> [TASK GOAL] Below this line is the material. Write out only its lines from the one containing "Sperrung der Daten" through the one containing "genannten Zwecke erforderlich", both kept, exactly.

*****

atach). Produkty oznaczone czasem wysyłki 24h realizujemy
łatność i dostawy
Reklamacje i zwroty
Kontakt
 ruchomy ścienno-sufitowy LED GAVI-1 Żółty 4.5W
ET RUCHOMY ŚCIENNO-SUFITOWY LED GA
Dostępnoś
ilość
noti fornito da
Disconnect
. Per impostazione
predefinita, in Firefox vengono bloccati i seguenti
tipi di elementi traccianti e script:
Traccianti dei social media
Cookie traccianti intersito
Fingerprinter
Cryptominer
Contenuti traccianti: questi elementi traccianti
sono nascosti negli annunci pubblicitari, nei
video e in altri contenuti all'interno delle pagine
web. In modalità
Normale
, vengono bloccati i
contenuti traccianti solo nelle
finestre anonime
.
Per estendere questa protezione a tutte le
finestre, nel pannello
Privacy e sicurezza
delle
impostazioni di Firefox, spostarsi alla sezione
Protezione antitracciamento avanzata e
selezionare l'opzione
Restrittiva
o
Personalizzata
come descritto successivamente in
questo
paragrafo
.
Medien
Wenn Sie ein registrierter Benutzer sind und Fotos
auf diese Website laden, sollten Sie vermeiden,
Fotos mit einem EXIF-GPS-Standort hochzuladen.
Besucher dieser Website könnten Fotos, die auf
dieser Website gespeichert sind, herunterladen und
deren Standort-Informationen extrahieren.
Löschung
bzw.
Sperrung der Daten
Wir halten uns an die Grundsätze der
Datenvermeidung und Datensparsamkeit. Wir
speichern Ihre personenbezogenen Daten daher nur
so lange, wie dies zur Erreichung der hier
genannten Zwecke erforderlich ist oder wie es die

*****

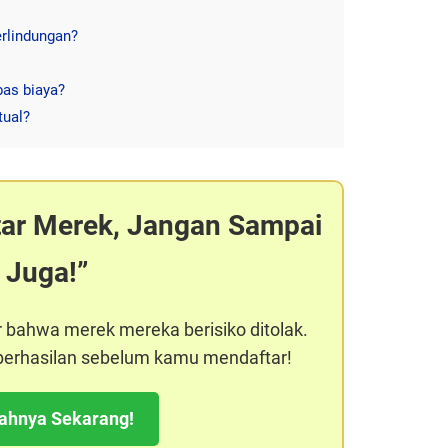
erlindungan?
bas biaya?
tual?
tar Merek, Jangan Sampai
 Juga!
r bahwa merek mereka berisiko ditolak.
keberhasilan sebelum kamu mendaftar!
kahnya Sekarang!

*****

> [ANSWER FOR THE TASK]
Sperrung der Daten
Wir halten uns an die Grundsätze der
Datenvermeidung und Datensparsamkeit. Wir
speichern Ihre personenbezogenen Daten daher nur
so lange, wie dies zur Erreichung der hier
genannten Zwecke erforderlich ist oder wie es die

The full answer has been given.